:: Data shown ::

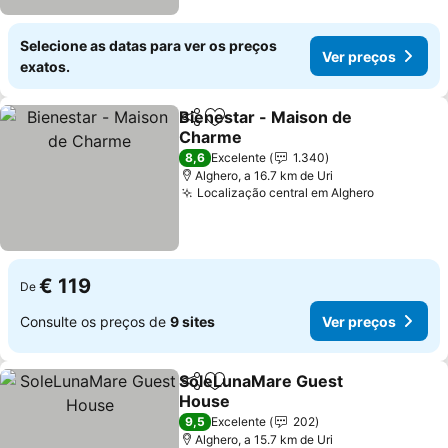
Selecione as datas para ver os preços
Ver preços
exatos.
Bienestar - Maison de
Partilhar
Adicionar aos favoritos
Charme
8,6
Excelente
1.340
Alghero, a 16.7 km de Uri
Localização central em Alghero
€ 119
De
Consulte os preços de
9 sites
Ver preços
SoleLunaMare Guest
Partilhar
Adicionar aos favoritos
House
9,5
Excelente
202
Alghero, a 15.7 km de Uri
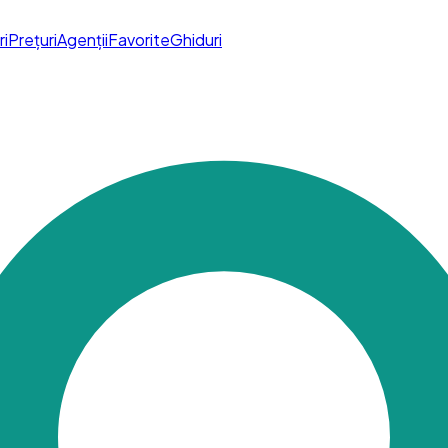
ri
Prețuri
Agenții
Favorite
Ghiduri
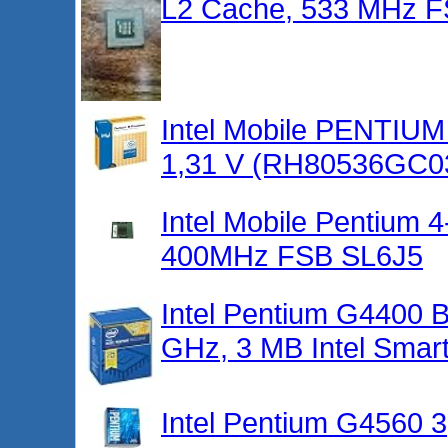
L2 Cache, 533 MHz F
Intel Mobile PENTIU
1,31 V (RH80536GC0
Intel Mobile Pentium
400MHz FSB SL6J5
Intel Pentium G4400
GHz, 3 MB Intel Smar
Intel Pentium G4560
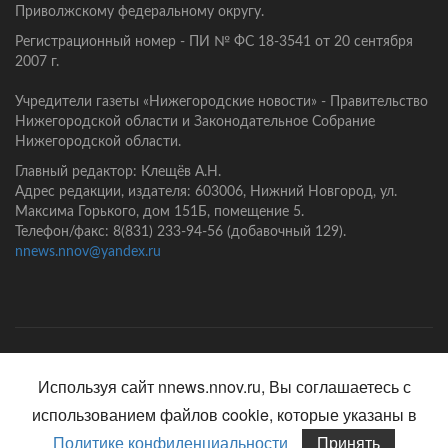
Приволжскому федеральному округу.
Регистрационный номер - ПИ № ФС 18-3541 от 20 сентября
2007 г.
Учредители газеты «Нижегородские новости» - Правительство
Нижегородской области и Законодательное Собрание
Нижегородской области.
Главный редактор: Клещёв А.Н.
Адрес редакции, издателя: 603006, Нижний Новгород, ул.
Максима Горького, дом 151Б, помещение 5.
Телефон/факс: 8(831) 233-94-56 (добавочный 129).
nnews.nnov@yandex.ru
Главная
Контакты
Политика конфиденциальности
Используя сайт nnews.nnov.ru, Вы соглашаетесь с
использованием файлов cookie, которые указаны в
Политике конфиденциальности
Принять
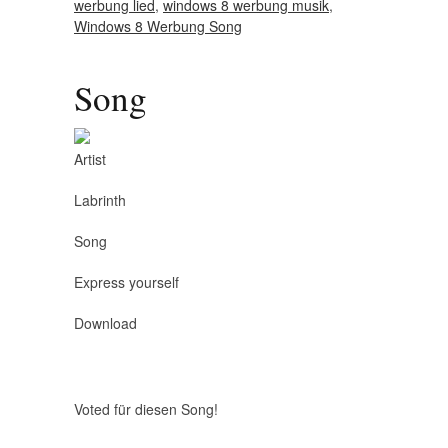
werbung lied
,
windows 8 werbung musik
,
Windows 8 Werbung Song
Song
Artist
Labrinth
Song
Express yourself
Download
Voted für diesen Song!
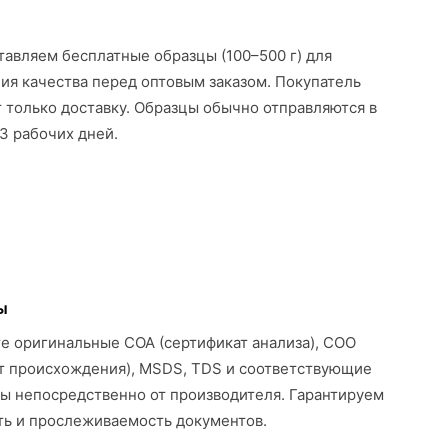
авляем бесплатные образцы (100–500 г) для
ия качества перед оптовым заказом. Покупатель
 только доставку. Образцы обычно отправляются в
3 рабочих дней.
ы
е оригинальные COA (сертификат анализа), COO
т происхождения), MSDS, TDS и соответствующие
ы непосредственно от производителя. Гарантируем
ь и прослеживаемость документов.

:::

▶ [Your assignment] In the material above, find every line that has the string "Mobile" and pull those lines out.

▶ [Solution to this problem]
Intel Mobile PENTIU
Intel Mobile Pentium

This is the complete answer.